Утром они пересказали мне уже облетевшую город новость: в парке около Нижних прудов нашли мёртвую женщину.
— Опять… как тогда… — сказал Слава Аверин.
Женщину, по его словам, убили ударом по голове. А рядом с ней в кустах нашли и орудие преступления — «обыкновенный» молоток.
«Вот и второе убийство, — подумал я, почувствовав укол совести, словно мог, но не захотел предотвратить смерть женщины. — Следующая на очереди — Света Пимочкина».
* * *
Ночью с восемнадцатого на девятнадцатое декабря выпал первый снег. Падали не редкие снежинки — случился настоящий снегопад. Природа словно напомнила мне: снега этой зимой будет необычайно много, а до двадцать пятого января осталось чуть больше месяца.
Глава 25
Зачётная неделя прошла именно так, как я и ожидал. В моей зачётке появились первые записи. Проблема возникла только на высшей математике: звали её Попеленский Виктор Феликсович, или просто Феликс. Козлобородый доцент торжественно объявил, что мне нечего делать в горном институте; что для такого «бэздаря», как я, самое место в училище, а лучше — в рядах советской армии. Феликс сказал, что мне не следует и пытаться сдать зимнюю сессию. А раз уж я возомнил себя «героем и борцом с преступностью», то он благословляет меня на учёбу в школе милиции — я ему ещё «спасибо» за это скажу.

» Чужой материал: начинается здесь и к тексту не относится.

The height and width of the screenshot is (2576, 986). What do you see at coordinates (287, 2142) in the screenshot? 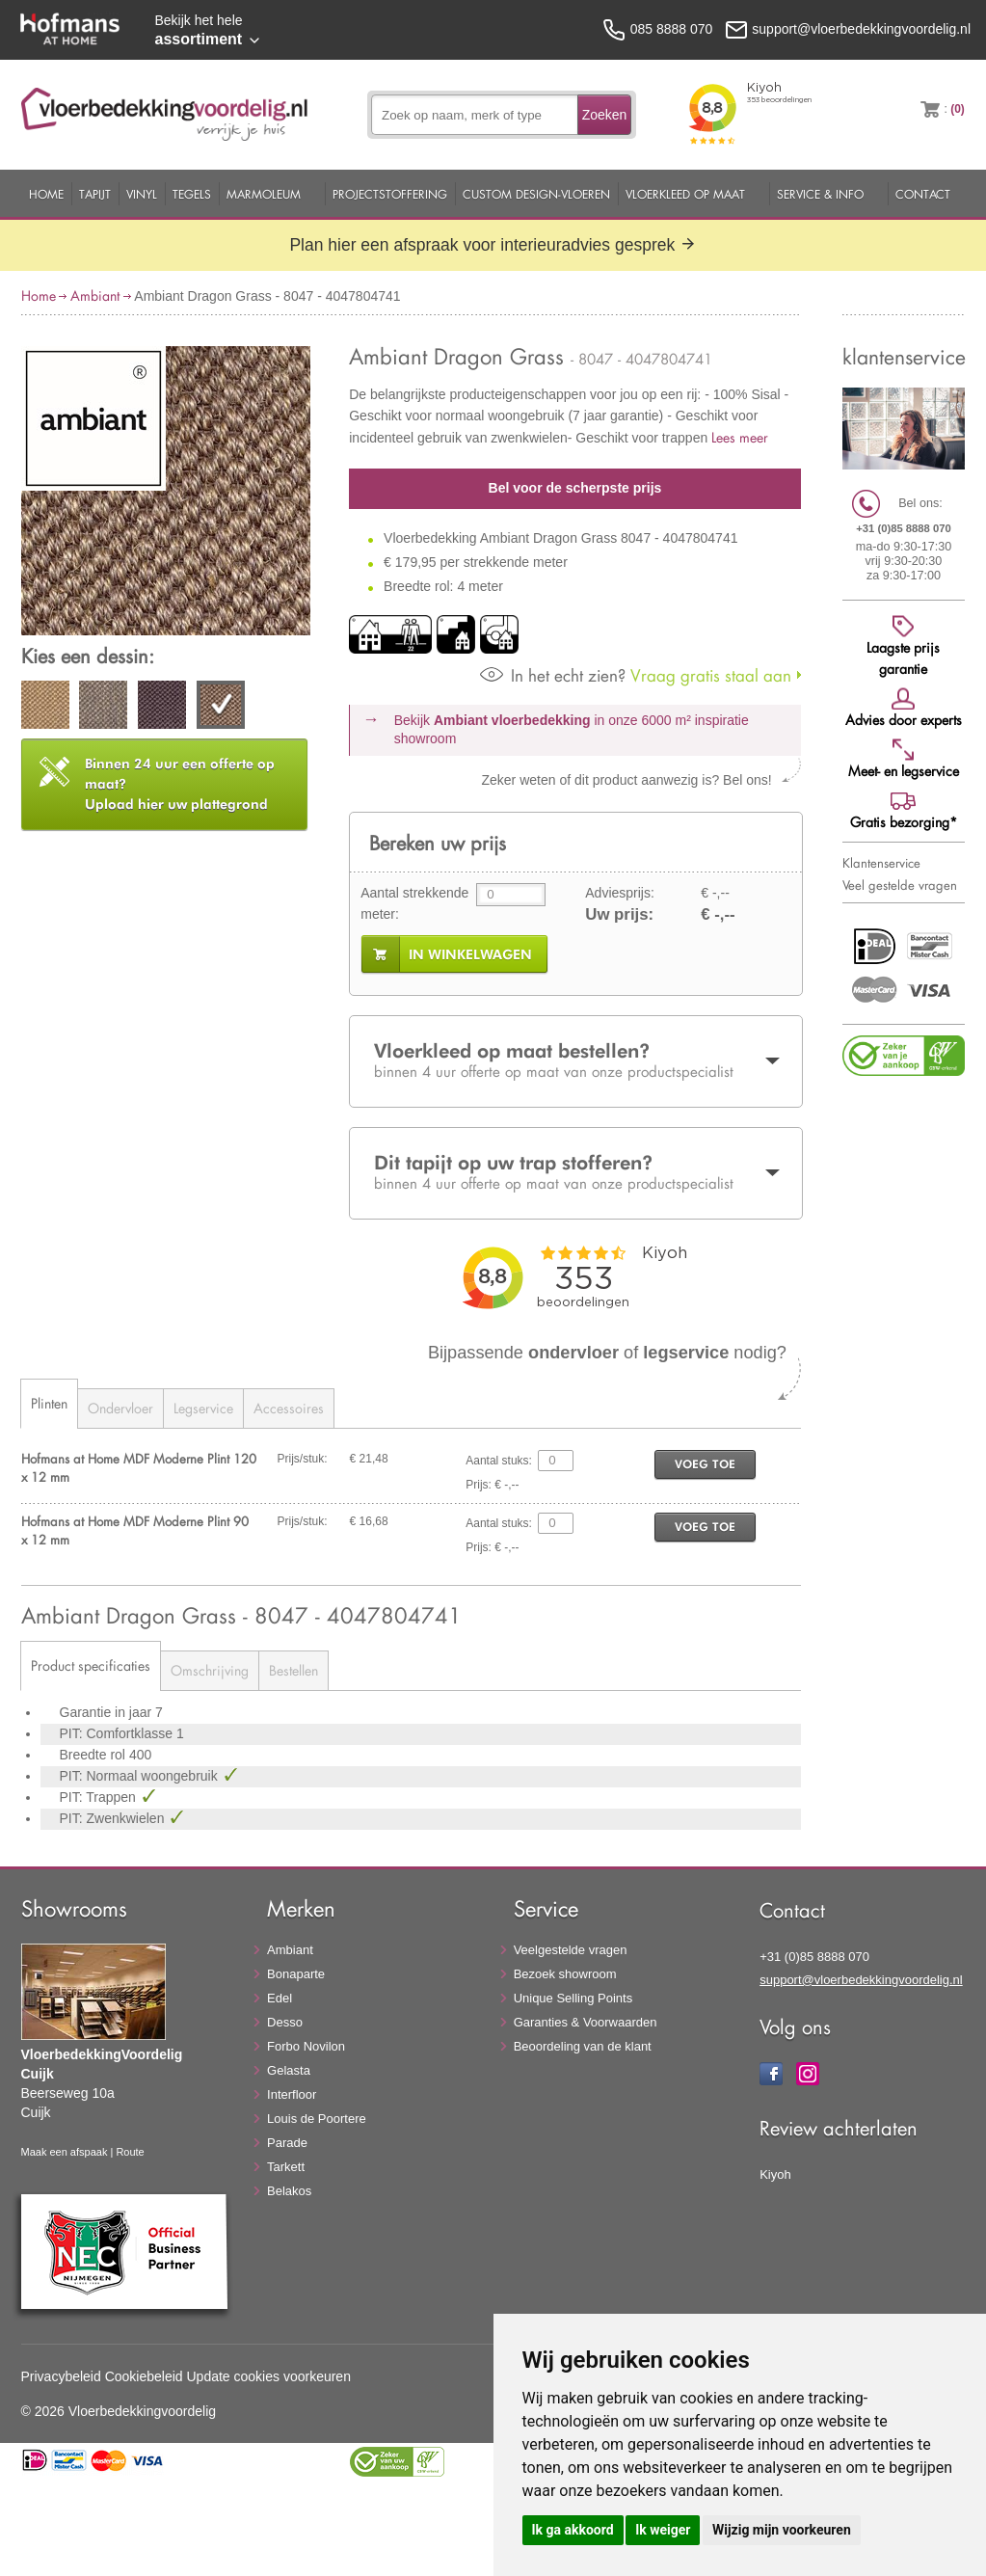 I see `Parade` at bounding box center [287, 2142].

— Не расстраивайся, Санёк, — сказал Аверин. — Не захотел Феликс по-хорошему… — всё равно поставит.
* * *
В пятницу двадцать четвёртого декабря, поздно вечером, Пашка и Слава собирались в очередной рейд по заснеженному городу — распугивать хулиганов. Хотя по моим прикидкам парни сегодня должны были отдыхать. Но Аверин и Могильный не разъехались по домам — задержались в общежитии. И даже не пошли в первый корпус, как обычно (девчонки, похоже, их там не ждали). В ответ на мои вопросы парни загадочно улыбались. Вместо того чтобы спешить к родителям, стрескали две трети приготовленного мной ужина. Поглядывали на часы, будто чего-то дожидались. Ровно в двадцать три часа Паша и Слава кивнули друг другу, достали из карманов красные повязки.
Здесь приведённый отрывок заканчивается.